The net effect of this step is that the sarcomere length (the distance between two Z-lines) has decreased because the same process is repeated on both ends of the thick filament.
At the end of this stage the ADP (which is still bound to the ATPase) is released.
D. Detachment:
During the cross-bridge movement, myosin is bound very firmly to actin. This linkage must be broken to allow the cross-bridge to be primed again and repeat the cycle.
The release of the ADP from the ATPase allows a new ATP molecule to bind to myosin, which in turn breaks the link between actin and myosin, allowing them to separate.
If there is still Ca2+ in the sarcoplasm then the tropomyosin filament will still be displaced, the cross bridges are able to bind again to the thin filaments, and the whole cycle is repeated again.
E. Relaxation:
However if there is no Ca2+ available for binding, the troponin complex will return to its original shape and the tropomyosin filaments will resume their blocking position over the myosin binding sites on the thin filaments.

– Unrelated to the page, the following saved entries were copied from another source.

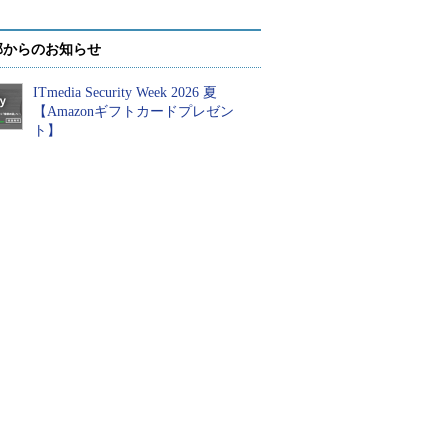
部からのお知らせ
ITmedia Security Week 2026 夏
【Amazonギフトカードプレゼン
ト】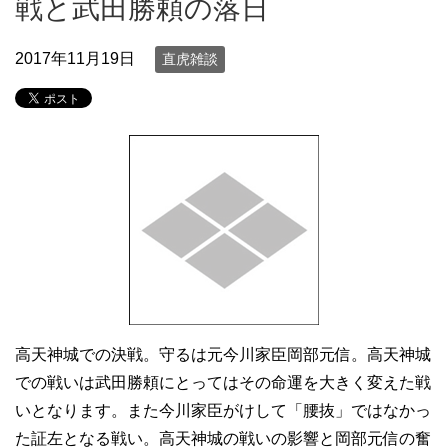
戦と武田勝頼の落日
2017年11月19日
直虎雑談
高天神城での決戦。守るは元今川家臣岡部元信。高天神城
での戦いは武田勝頼にとってはその命運を大きく変えた戦
いとなります。また今川家臣がけして「腰抜」ではなかっ
た証左となる戦い。高天神城の戦いの影響と岡部元信の奮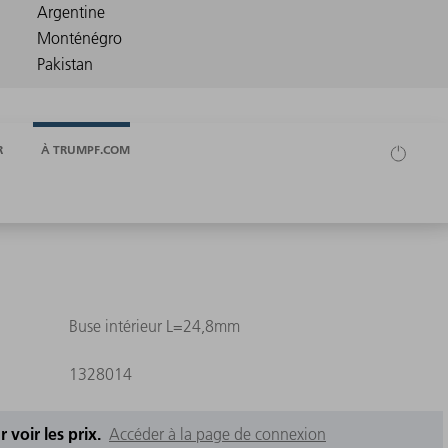
R
À TRUMPF.COM
Buse intérieur L=24,8mm
1328014
 voir les prix.
Accéder à la page de connexion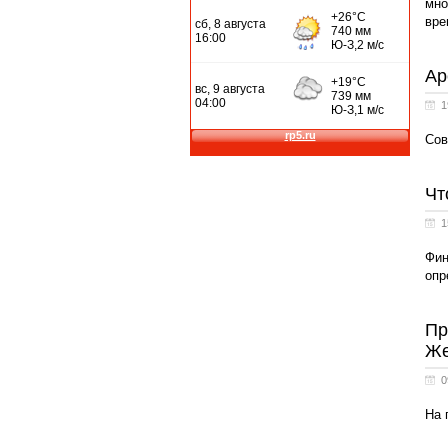
мно
вре
Ар
1
Сов
Чт
1
Фин
опр
Пр
Же
0
На 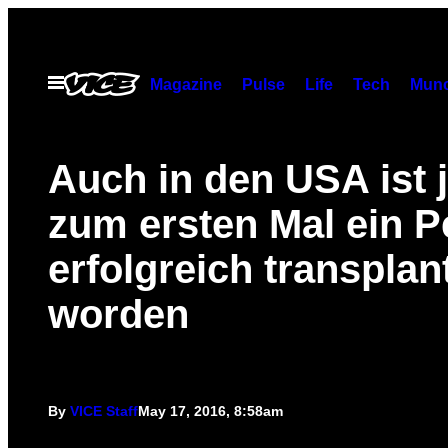
Skip
to
content
Open
Magazine
Pulse
Life
Tech
Munc
Menu
Auch in den USA ist j
zum ersten Mal ein P
erfolgreich transplant
worden
By
VICE Staff
May 17, 2016, 8:58am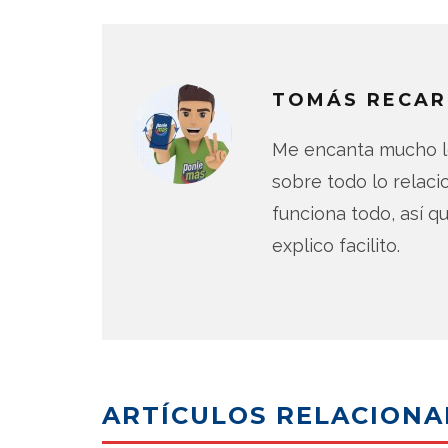
TOMÁS RECAR
Me encanta mucho lo
sobre todo lo relac
funciona todo, así qu
explico facilito.
ARTÍCULOS RELACION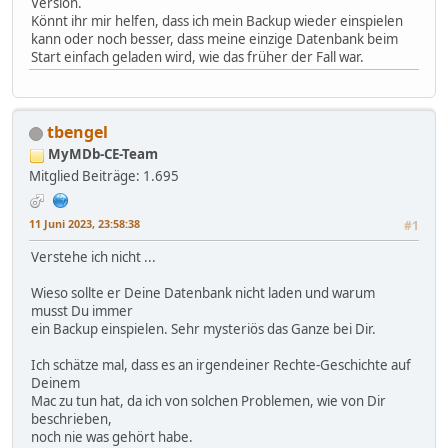
Version.
Könnt ihr mir helfen, dass ich mein Backup wieder einspielen
kann oder noch besser, dass meine einzige Datenbank beim
Start einfach geladen wird, wie das früher der Fall war.
tbengel
MyMDb-CE-Team
Mitglied
Beiträge: 1.695
11 Juni 2023, 23:58:38
#1
Verstehe ich nicht ...
Wieso sollte er Deine Datenbank nicht laden und warum
musst Du immer
ein Backup einspielen. Sehr mysteriös das Ganze bei Dir.
Ich schätze mal, dass es an irgendeiner Rechte-Geschichte auf
Deinem
Mac zu tun hat, da ich von solchen Problemen, wie von Dir
beschrieben,
noch nie was gehört habe.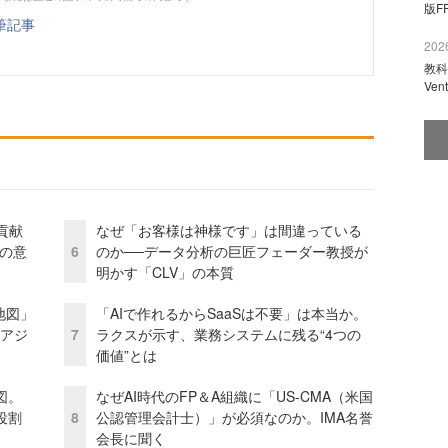
版F
筆記事
2026
教科
Ve
貢献
なぜ「お客様は神様です」は間違っている
資の意
6
のか──データ分析の巨匠フェーダー教授が
明かす「CLV」の本質
地図」
「AIで作れるからSaaSは不要」は本当か。
とアジ
7
ラクスが示す、業務システムに残る“4つの
価値”とは
図。
なぜAI時代のFP＆A組織に「US-CMA（米国
役割
8
公認管理会計士）」が必須なのか。IMA名誉
会長に聞く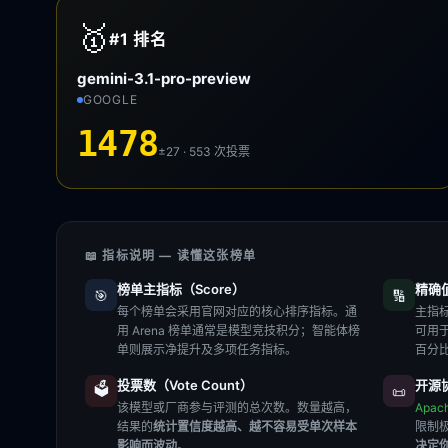
🥇
#1
排名
gemini-3.1-pro-preview
GOOGLE
1478
±27 · 553
次投票
📖 指标说明 — 读懂这张榜单
榜单主指标（Score）
精确值（
🎯
🔢
每个榜单会采用官网对应的核心排序指标。通
主指标
用 Arena 榜单通常是模型竞技积分；智能体榜
可用
单则展示净提升及多项任务指标。
百分
投票数（Vote Count）
开源协
🗳️
📜
该模型或厂商参与评测的总次数。数量越高，
Apac
结果的
统计置信度越高、越不容易受单次样本
限制
影响而波动
。
决定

As a consequence, the thick and thin filaments are prevented from binding and will simply slide past each other resulting in the sarcomere length increasing. Note that this means that whereas the contraction of the myofibril requires energy, the relaxation of the myofibril is passive (i.e., does not require energy).
The animation on the right shows ONE complete cross-bridge cycle which begins with the influx of Ca2+ and finishes with the cross-bridge being “primed” again by the break down of ATP. In reality, each cycle only decreases the sarcomere length by approximately 20 nm (around 1% of its total length), whereas a single action potential causes a sarcomere to shorten by around 40%. Obviously this means that the cross-bridge cycle is repeated many times following just a single action potential.